At the time of its demise, Warren Steel was owned by Ihor Kolomoisky, a Ukrainian oligarch who had bought it, along with hundreds of millions of dollars invested in other distressed Midwestern properties, as part of his money-laundering scheme. Kolomoisky needed to convert his illegally obtained cash into “real” assets like American steel plants, to mask his massive Ukrainian thefts. The Ohio story is a prime example of a foreign national with criminal intent, coming into an impoverished rust-belt city, and promising to deliver new jobs and renewed economic growth. In truth, he couldn’t care less about either.

Lynn Smith
Lynn Smith

With the 1991 break-up of the USSR, Eastern Europeans ransacked nations like Russia and Ukraine, and billionaires were created almost overnight. Their illicitly produced funds had to be washed, and western nations, primarily the U.S. and the U.K., became the global destinations for their dirty money. You may think that most clandestine financial traffic goes through the Caribbean or Cyprus, but that’s not true.

Now it’s Delaware, Nevada, South Dakota and Wyoming who have created some of the simplest financial instruments used by nameless investors to hide their ill-gotten-gains from the eyes of the world. Not surprisingly, real estate is a favorite vehicle for criminals to clean cash, and that preference has eliminated affordable housing for millions of Americans because already inflated prices are colliding with increased criminal demand.

Through the use of “shell” companies, anonymous entities are formed quickly, and with minimal paperwork.
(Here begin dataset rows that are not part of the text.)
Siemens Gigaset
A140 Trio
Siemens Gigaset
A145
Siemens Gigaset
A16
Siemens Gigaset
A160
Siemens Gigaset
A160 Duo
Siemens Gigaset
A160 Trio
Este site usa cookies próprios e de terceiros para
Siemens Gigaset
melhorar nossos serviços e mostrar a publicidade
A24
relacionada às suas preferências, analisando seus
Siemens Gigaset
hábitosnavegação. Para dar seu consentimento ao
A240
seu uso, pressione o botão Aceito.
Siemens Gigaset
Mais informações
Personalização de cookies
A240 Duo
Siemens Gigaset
And then, the resulting digital transactions can move through different banks, in different countries, in mere seconds. Foreign nationals seeking to hide illicit money in the U.S. often plow it into glittering high-rises in cities like Miami or New York. Anonymous purchases of Trump properties skyrocketed (along with prices) once he became the Republican nominee for president in 2016. Americans still have no idea who those purchasers were, where they got their money, or what they expected in return.
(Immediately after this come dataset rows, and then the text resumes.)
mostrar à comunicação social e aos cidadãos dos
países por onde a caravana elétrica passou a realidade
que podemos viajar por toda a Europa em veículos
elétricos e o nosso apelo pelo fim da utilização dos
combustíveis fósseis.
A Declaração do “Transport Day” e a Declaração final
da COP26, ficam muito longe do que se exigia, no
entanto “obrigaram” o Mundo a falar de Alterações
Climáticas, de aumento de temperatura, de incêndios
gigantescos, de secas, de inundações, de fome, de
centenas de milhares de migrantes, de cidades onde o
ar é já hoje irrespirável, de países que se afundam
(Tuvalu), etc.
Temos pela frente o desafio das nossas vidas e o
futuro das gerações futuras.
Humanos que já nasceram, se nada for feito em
Because anonymous shell companies (both foreign and domestic) routinely contribute to Political Action Committees (PACs), we can only shudder at the potential impact on legislative policy and our national security.

The link between dictatorships and dirty money is long and strong, so the Biden administration has begun using executive actions to uncover widespread schemes to launder money. Their latest crackdown requires insurance companies to disclose the identities of anonymously owned real estate prior to obtaining insurance coverage. Our country has played a troubling role in facilitating the dark economy, so there is urgent need for legislative reform, including banning the use of tax havens and anonymous accounts altogether.

During the 10 years between ’06 and ’16, Kolomoisky amassed a real estate empire in the Midwest, including a skyscraper in Cleaveland, a shuttered Motorola facility in Illinois, a metals factory in West Virginia, and the former headquarters of Mary Kay Cosmetics in Dallas, just to name a few. In his wake, he left a trail of empty, boarded-up buildings, unpaid property taxes, and four steel mills forced to file for bankruptcy. Under Kolomoisky’s ownership, hundreds of steelworkers in Kentucky, New York state and Ohio lost their jobs, were left without insurance coverage, and temporarily lost the ability to even access their own retirement funds. Financial fraud is rarely victimless.

In the summer of 2019, when Trump threatened to withhold nearly $400 million in Congressionally approved aid to Ukraine unless newly-elected President Zelenskyy delivered “dirt” on the Biden family, Trump ordered Rudy Giuliani to start shoveling. It should come as no surprise that Ihor Kolomoisky was among Rudy’s first calls.

Corrupt foreign actors have already plundered their own nations, so unless we dramatically strengthen U.S. oversight, opaque financial structures will allow them to pillage our country, too. And unlike the Cold War, this battle is being waged from the warm confines of a Miami Beach penthouse.